4.) Assess and analyze on paper along the way. Write everything down. If you had GI distress or you puked, you either put down too many calories, or your calories were too concentrated in your fluid. So change your plan to take less or dilute them more. If your watts or pace trailed off into oblivion along the way or your run off the bike lacked any energy and you were weak-sauce, then you probably need more calories, or more fluid, or more electrolytes, or more of all three. OR, you were going too hard and you need to slow down.
Decide which of these things went wrong and adjust your plan. Write down the new plan and you are ready for next week.
The overall point here is: pick something and work it until it works. If after 6 weeks if you still aren’t there, pick a different brand and start over or adjust…change the Picky bars to Amrita bars, or change the Amrita pars to Power Bars. Adjust, but use YOUR experiences, not others and give your initial products a decent chance at working.

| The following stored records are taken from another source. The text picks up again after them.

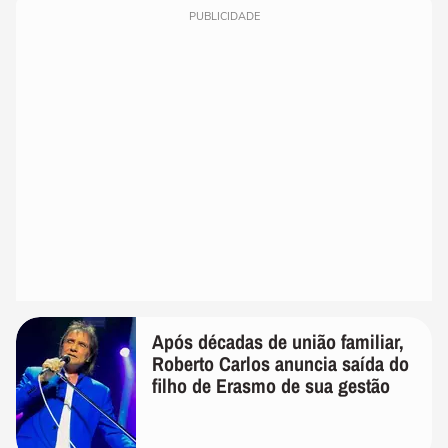
PUBLICIDADE
Após décadas de união familiar,
Roberto Carlos anuncia saída do
filho de Erasmo de sua gestão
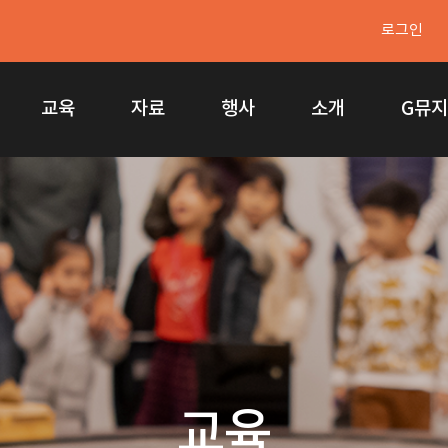
로그인
교육
자료
행사
소개
G뮤
교육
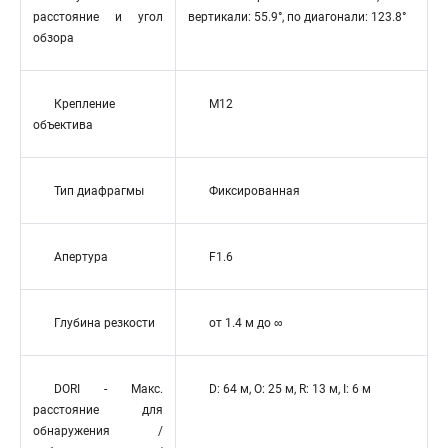
расстояние и угол
вертикали: 55.9°, по диагонали: 123.8°
обзора
Крепление
M12
объектива
Тип диафрагмы
Фиксированная
Апертура
F1.6
Глубина резкости
от 1.4 м до ∞
DORI - Макс.
D: 64 м, O: 25 м, R: 13 м, I: 6 м
расстояние для
обнаружения /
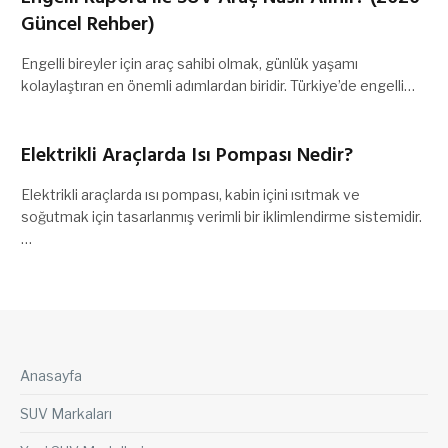
Güncel Rehber)
Engelli bireyler için araç sahibi olmak, günlük yaşamı
kolaylaştıran en önemli adımlardan biridir. Türkiye’de engelli…
Elektrikli Araçlarda Isı Pompası Nedir?
Elektrikli araçlarda ısı pompası, kabin içini ısıtmak ve
soğutmak için tasarlanmış verimli bir iklimlendirme sistemidir.
…
Anasayfa
SUV Markaları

5.) After 6 weeks of this process, I promise you that you will be 90% there, or you will be 100% sure what doesn’t work. And guess what, you won’t have to wait until race day to find that out! If you did not go rogue, if you really stuck to doing the plan and then assessing afterwards, 6 weeks later you will have made serious progress.

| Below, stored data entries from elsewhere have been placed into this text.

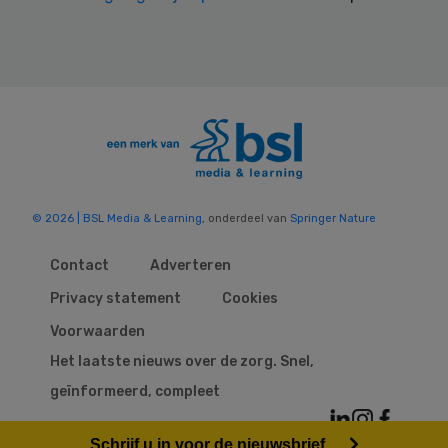
© 2026 | BSL Media & Learning
, onderdeel van
Springer Nature
Contact
Adverteren
Privacy statement
Cookies
Voorwaarden
Het laatste nieuws over de zorg. Snel,
geïnformeerd, compleet
Schrijf u in voor de nieuwsbrief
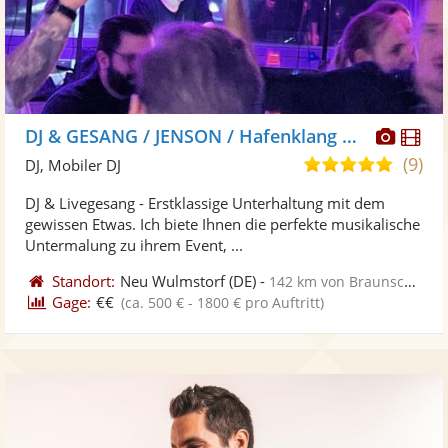
Diese
Di
DJ & GESANG / JENSON / Hafenklang Musik
Künst
Kü
(9)
4,9
DJ, Mobiler DJ
stellt
ste
von
DJ & Livegesang - Erstklassige Unterhaltung mit dem
Fotos
Vi
5
gewissen Etwas. Ich biete Ihnen die perfekte musikalische
bereit
ber
Sternen
Untermalung zu ihrem Event, ...
Standort:
Neu Wulmstorf
(DE)
-
142 km von Braunschweig
Gage:
€€
(ca. 500 € - 1800 € pro Auftritt)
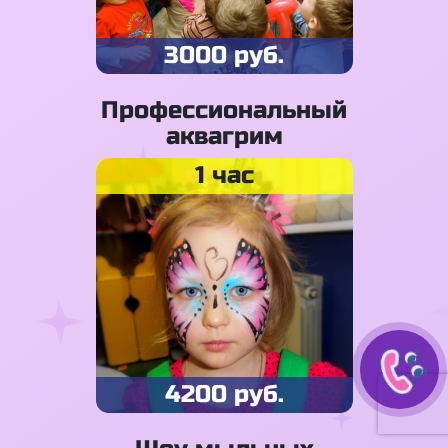
3000 руб.
Профессиональный
аквагрим
1 час
4200 руб.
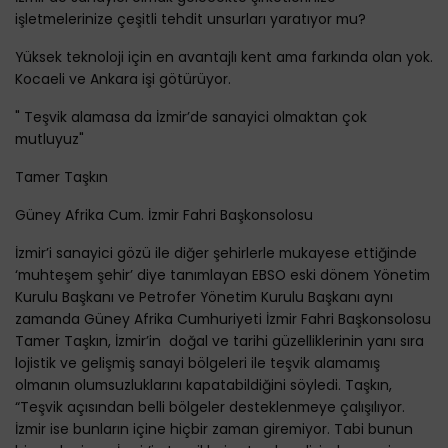
işletmelerinize çeşitli tehdit unsurları yaratıyor mu?
Yüksek teknoloji için en avantajlı kent ama farkında olan yok.
Kocaeli ve Ankara işi götürüyor.
" Teşvik alamasa da İzmir’de sanayici olmaktan çok
mutluyuz"
Tamer Taşkın
Güney Afrika Cum. İzmir Fahri Başkonsolosu
İzmir’i sanayici gözü ile diğer şehirlerle mukayese ettiğinde
‘muhteşem şehir’ diye tanımlayan EBSO eski dönem Yönetim
Kurulu Başkanı ve Petrofer Yönetim Kurulu Başkanı aynı
zamanda Güney Afrika Cumhuriyeti İzmir Fahri Başkonsolosu
Tamer Taşkın, İzmir’in doğal ve tarihi güzelliklerinin yanı sıra
lojistik ve gelişmiş sanayi bölgeleri ile teşvik alamamış
olmanın olumsuzluklarını kapatabildiğini söyledi. Taşkın,
“Teşvik açısından belli bölgeler desteklenmeye çalışılıyor.
İzmir ise bunların içine hiçbir zaman giremiyor. Tabi bunun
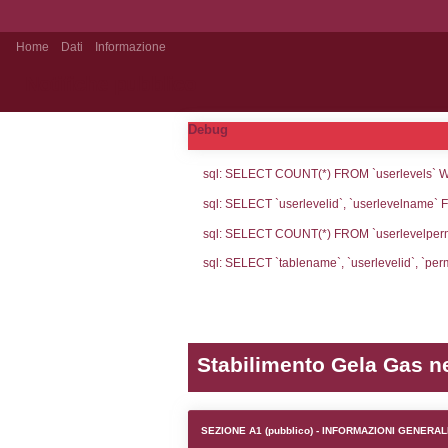
Home
Dati
Informazione
Notifiche pubblico
Debug
sql: SELECT CO
sql: SELECT `u
sql: SELECT CO
sql: SELECT `ta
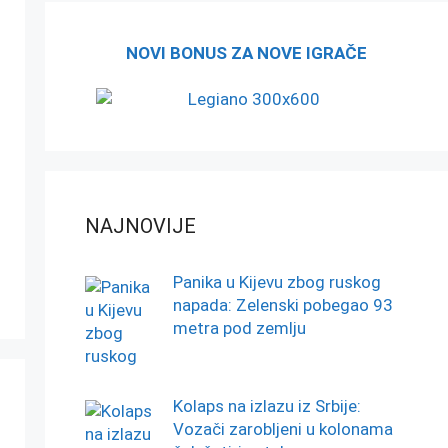
NOVI BONUS ZA NOVE IGRAČE
NAJNOVIJE
Panika u Kijevu zbog ruskog
napada: Zelenski pobegao 93
metra pod zemlju
Kolaps na izlazu iz Srbije:
Vozači zarobljeni u kolonama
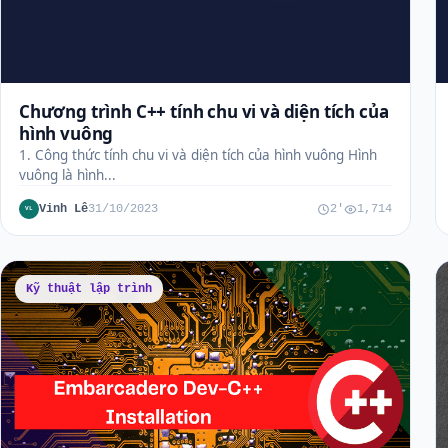
Chương trình C++ tính chu vi và diện tích của
hình vuông
1. Công thức tính chu vi và diện tích của hình vuông Hình
vuông là hình...
Vinh Lê
31/10/2023
2'
1,714
VL
Kỹ thuật lập trình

So, why aren’t people really doing this? I will tell you this. The good ones are. The good ones are doing a little reading, a little research, they are keeping their thumb on the pulse of the nutrition industry, but for ever hour they spend researching, they are doing 20 hours of personal research. Once you have a working plan that only needs minor fine tuning, it’s very easy to ignore the mass of articles and dribble out there that constantly is being spewed forth (like this one…CRAP…abort abort…stop reading…go riding).

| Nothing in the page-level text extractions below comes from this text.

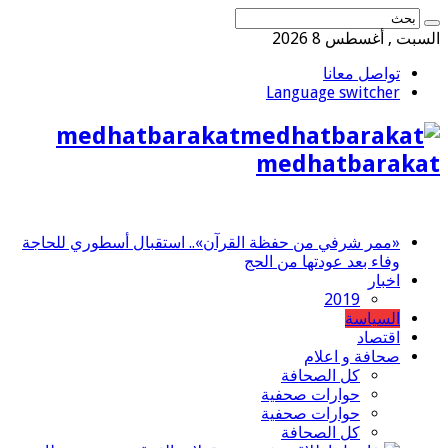
السبت , أغسطس 8 2026
تواصل معانا
Language switcher
medhatbarakat
medhatbarakat
«ممر شرفي من حفظة القرآن».. استقبال أسطوري للحاجة
وفاء بعد عودتها من الحج
اخبار
2019
السياسة
اقتصاد
صحافة و اعلام
كل الصحافة
حوارات صحفية
حوارات صحفية
كل الصحافة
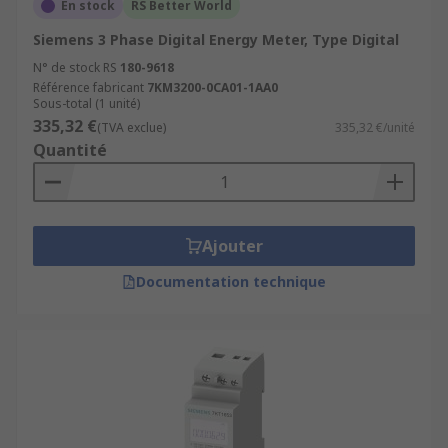
En stock
RS Better World
Siemens 3 Phase Digital Energy Meter, Type Digital
N° de stock RS
180-9618
Référence fabricant
7KM3200-0CA01-1AA0
Sous-total (1 unité)
335,32 €
(TVA exclue)
335,32 €/unité
Quantité
Ajouter
Documentation technique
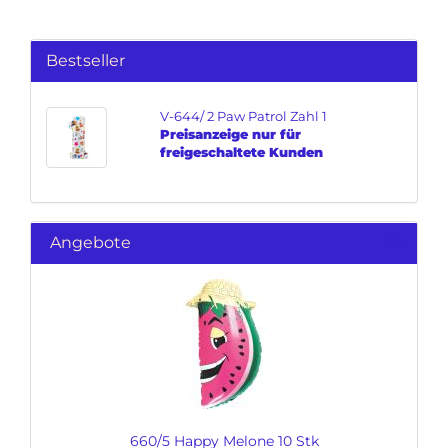
Bestseller
V-644/ 2 Paw Patrol Zahl 1
Preisanzeige nur für
freigeschaltete Kunden
Angebote
660/5 Happy Melone 10 Stk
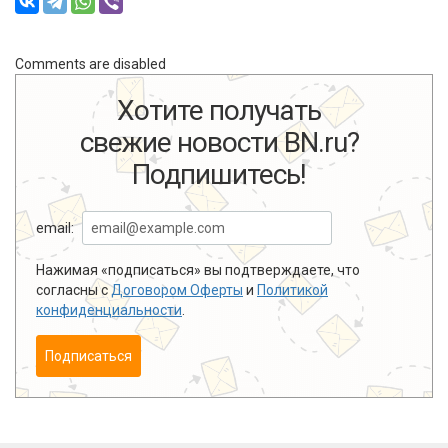
Comments are disabled
Хотите получать
свежие новости BN.ru?
Подпишитесь!
email:
Нажимая «подписаться» вы подтверждаете, что
согласны с
Договором Оферты
и
Политикой
конфиденциальности
.
Подписаться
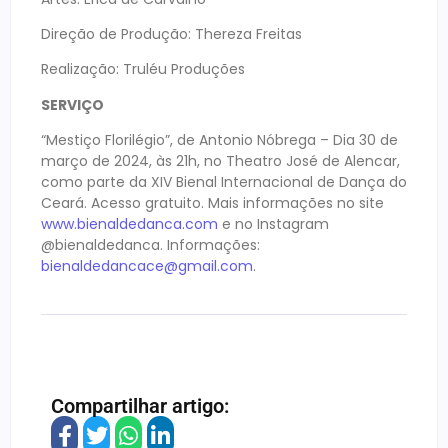
Direção de Produção: Thereza Freitas
Realização: Truléu Produções
SERVIÇO
“Mestiço Florilégio”, de Antonio Nóbrega – Dia 30 de
março de 2024, às 21h, no Theatro José de Alencar,
como parte da XIV Bienal Internacional de Dança do
Ceará. Acesso gratuito. Mais informações no site
www.bienaldedanca.com
e no Instagram
@bienaldedanca. Informações:
bienaldedancace@gmail.com
.
Compartilhar artigo:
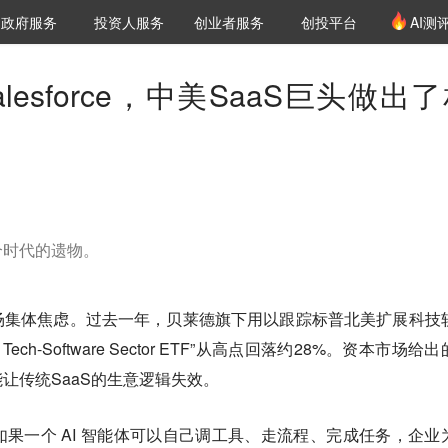
创投发布
项目推荐
核心服务
LP源计划
政府服务
投资人服务
创业者服务
创投平台
AI测
36氪Pro
VClub
VClub投资机构库
创投氪堂
城市之窗
投资机构职位推介
企业入驻
投资人认证
esforce，中美SaaS巨头做出
个时代的遗物。
场集体焦虑。过去一年，贝莱德旗下用以跟踪标普北美扩展科技
d Tech-Software Sector ETF”从高点回落约28%。资本市场给
让传统SaaS的生意逻辑失效。
果一个 AI 智能体可以自己调工具、走流程、完成任务，企业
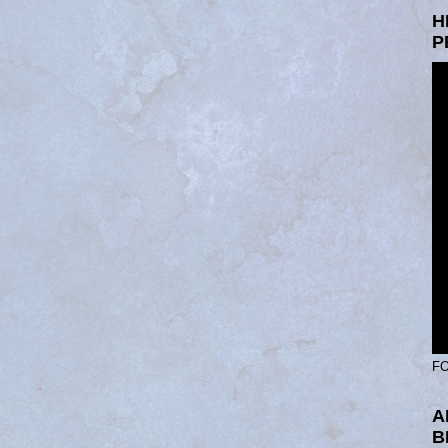
H
P
FO
A
B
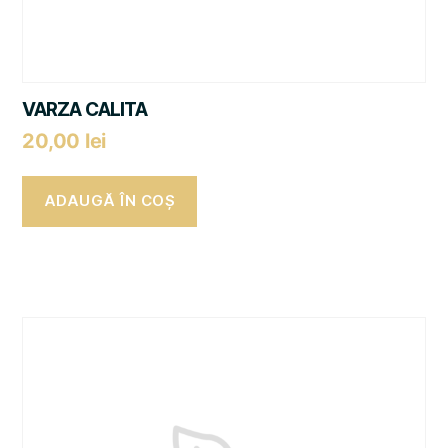
VARZA CALITA
20,00
lei
ADAUGĂ ÎN COȘ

I think in this sport, a lot of people just want to go out there and train. They just want to shut off the brain, and use the training for fun and stress relief, to feed their ego. A lot of people are out there hammering away the personal issues they are having in life. And for those types, often times, race day is where they have to face the true consequences of those decisions. It’s reactive training, not proactive training. I think it was Brett Sutton that tweeted, “we only train to be faster on race day” (but probably with more typos). Think about that one.
The people at the top…they are proactively training. They are experimenting often because they are in the sport to learn more about their limits, or more about how limitless their limits really are. That type of training means constant, calculated, and reflective experimentation. It’s getting out of your head, away from your issues, and onto the task at hand.